Perennial ice disappears, media yawns
Jeremy Hance, mongabay.com
Editorial
March 19, 2008




A big story came out on the loss of perennial ice in Arctic from NASA on Wednesday — and was mostly ignored by the media. Despite a colder winter than usual, the Arctic is losing its perennial ice (ice that lasts longer than a season) making the region even more susceptible to global warming. Perennial ice used to cover 50-60 percent of the Arctic. Results from this year's satellites show that perennial ice has decreased to less than 30 percent. In addition ice older than six years has declined from 20 percent in the eighties to six percent today.

Despite the importance of this news, which provides further evidence that climate change is occurring rapidly with profound consequences, media sources in general ignored the story or tucked it away. A survey of major US and British new sources on the Internet at 6PM Eastern revealed that this story had made none of their front pages. Sources included The New York Times, CNN, MSNBC, Fox News, USA Today, The Wall Street Journal, The Independent, BBC, and Sky News. The total of front page stories from these publications approximated 130. Only MSNBC's homepage included a story on climate change, but it wasn't on the lack of perennial ice cover, but a report on climate change causing earlier springs.


Left: February distribution of ice by its age during normal Arctic conditions (1985-2000 average). Right: February 2008 Arctic ice age distribution. The ice in the Arctic is much younger than normal, with vast regions now covered by first-year ice and much less area covered by multiyear ice. Click image to enlarge. Credit: NSIDC



Not only did the story not make the front page, it also only trickled into the global media. According to searches on Google News — which searches 4,500 news sources around the world — there are currently 171 articles on the recent NASA report. This means that less than 4 percent of news sources searched by Google News covered the report. What made the news on Wednesday? The dispute between China and Tibet pulled up 5,672 articles while Heather Mills' divorce proceedings from Paul McCartney drew a stunning 3,610 articles. Obama and McCain having a war of words over the Iraq war produced ten times the amount of articles as the dire news in the Arctic: 1,715 articles, even this is not the first time the two have exchanged such words. Finally, the news that a court dismissed a warrant against actor Shia LaBouf for smoking a cigarette illegally received more attention than the NASA report. The actor's illegal smoke was written about in 262 articles. The only one of these stories with possible global consequences remains the NASA report.

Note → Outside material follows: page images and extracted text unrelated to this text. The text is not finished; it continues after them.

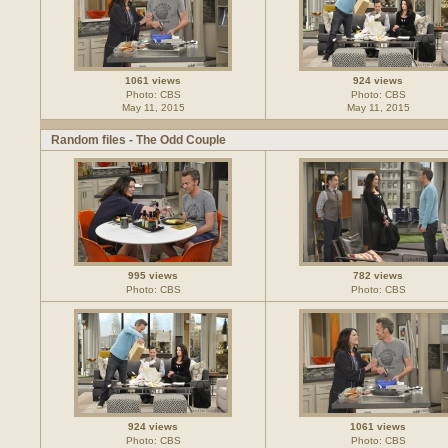
1061 views
924 views
Photo: CBS
Photo: CBS
May 11, 2015
May 11, 2015
Random files - The Odd Couple
995 views
782 views
Photo: CBS
Photo: CBS
924 views
1061 views
Photo: CBS
Photo: CBS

This ice concentration map dated March 9, 2008, indicates maximum ice extent in the Northern Hemisphere. The contour of the ice edge in 2006 is shown in red, while that for the 28-year average is shown in gold. Click image to enlarge. Credit: NASA
The report is particularly important after last summer's stunning ice retreat, which put scientists around the world on notice: the ice retreated over a million square kilometers further than its previous record low in 2005 and opened up for the first time a Northwest Passage through Arctic waters. This rapid decline in perennial ice does not bode well for 2008's Arctic summer, since seasonal ice is far thinner and more unstable than long-term ice. These changes in Arctic ice are no longer the canary in the coal mine: they are massive global changes occurring here and now. Media sources ignore (and tuck away) such stories at the peril of our future. It may not be what their audience wants to read, but it is certainly what the public needs to know.